Medical practices exploring cash-pay medication programs often ask the same question: what will this actually earn? The economics of GLP-1 weight loss, peptide therapy, and TRT programs differ significantly from traditional insurance-based medicine, and the differences favor the practice owner.
This article breaks down the real numbers: revenue per patient, overhead costs, pharmacy margins, staff time, and net profit. Whether you are evaluating your first cash-pay program or optimizing an existing one, this analysis provides the financial framework for decision-making.
The Cash-Pay Model vs. Insurance-Based Revenue
Before diving into specific program economics, it helps to understand why cash-pay programs generate outsized returns relative to clinical time invested.
Insurance-Based Revenue Challenges
Traditional insurance-based practices face structural revenue constraints:
- Reimbursement rates are declining. Medicare and commercial payer reimbursements have not kept pace with practice costs. According to the American Medical Association, Medicare physician payment has declined approximately 26% in inflation-adjusted terms since 2001. The CMS Physician Fee Schedule continues to compress reimbursement rates year over year.

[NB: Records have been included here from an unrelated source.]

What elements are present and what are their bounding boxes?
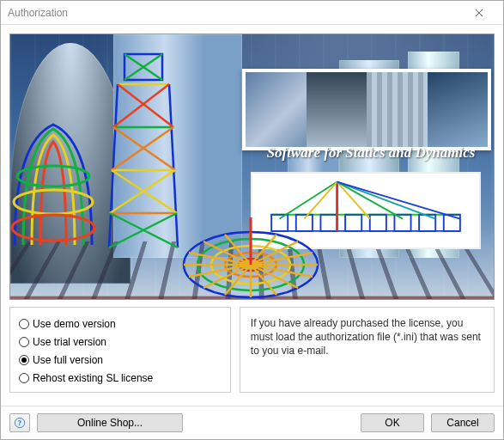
radio-icon: [19, 337, 29, 347]
svg-line-18: [337, 182, 460, 219]
help-icon: ?: [14, 417, 26, 429]
footer-bar: ? Online Shop... OK Cancel: [1, 406, 503, 439]
version-options-group: Use demo version Use trial version Use f…: [9, 307, 231, 393]
svg-line-16: [337, 182, 403, 219]
banner-photo-strip: [242, 69, 491, 150]
button-label: OK: [385, 417, 399, 429]
help-button[interactable]: ?: [9, 413, 30, 432]
svg-rect-7: [345, 215, 361, 231]
button-label: Online Shop...: [77, 417, 143, 429]
banner-tagline: Software for Statics and Dynamics: [242, 144, 495, 162]
radio-label: Rehost existing SL license: [33, 372, 153, 384]
radio-icon: [19, 355, 29, 365]
radio-rehost-sl-license[interactable]: Rehost existing SL license: [19, 369, 222, 387]
description-text: If you have already purchased the licens…: [251, 317, 481, 357]
radio-icon: [19, 373, 29, 383]
ok-button[interactable]: OK: [361, 413, 424, 432]
svg-line-31: [118, 84, 173, 127]
radio-icon: [19, 319, 29, 329]
cancel-button[interactable]: Cancel: [431, 413, 495, 432]
authorization-dialog: Authorization Software for Statics and D…: [0, 0, 504, 440]
radio-label: Use demo version: [33, 318, 116, 330]
radio-label: Use trial version: [33, 336, 106, 348]
titlebar: Authorization: [1, 1, 503, 25]
banner-wheel-graphic: [178, 213, 324, 300]
svg-line-32: [113, 84, 169, 127]
svg-line-17: [337, 182, 436, 219]
close-icon: [475, 9, 483, 17]
window-title: Authorization: [8, 7, 462, 19]
radio-use-demo-version[interactable]: Use demo version: [19, 315, 222, 333]
svg-text:?: ?: [18, 419, 21, 427]
radio-use-trial-version[interactable]: Use trial version: [19, 333, 222, 351]
button-label: Cancel: [446, 417, 478, 429]
close-button[interactable]: [462, 3, 496, 22]
radio-use-full-version[interactable]: Use full version: [19, 351, 222, 369]
options-row: Use demo version Use trial version Use f…: [9, 307, 495, 393]
radio-label: Use full version: [33, 354, 103, 366]
svg-rect-8: [370, 215, 386, 231]
svg-rect-9: [394, 215, 410, 231]
banner-dome-graphic: [9, 116, 100, 254]
online-shop-button[interactable]: Online Shop...: [37, 413, 183, 432]
banner-image: Software for Statics and Dynamics: [9, 34, 495, 300]
description-panel: If you have already purchased the licens…: [240, 307, 495, 393]
content-area: Software for Statics and Dynamics: [1, 25, 503, 406]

- Administrative overhead consumes revenue. Billing, coding, prior authorizations, claim denials, and appeals consume 15% to 25% of gross collections in most practices. A Medical Group Management Association (MGMA) benchmarking study found that administrative costs represent a growing share of practice expenses for insurance-dependent groups.
- Payment delays strain cash flow. Insurance reimbursement cycles of 30 to 90 days create cash flow gaps that require working capital.
- Volume requirements drive burnout. To maintain revenue targets, practices must see high patient volumes, leading to shorter visits and provider exhaustion.
Cash-Pay Revenue Advantages
Cash-pay specialty programs eliminate these constraints:
- You set the price. No fee schedules, no negotiated rates, no annual reductions.
- Payment is collected upfront. No claims, no denials, no 90-day receivables.
- Administrative costs are minimal. No coding, no billing department, no prior authorization staff.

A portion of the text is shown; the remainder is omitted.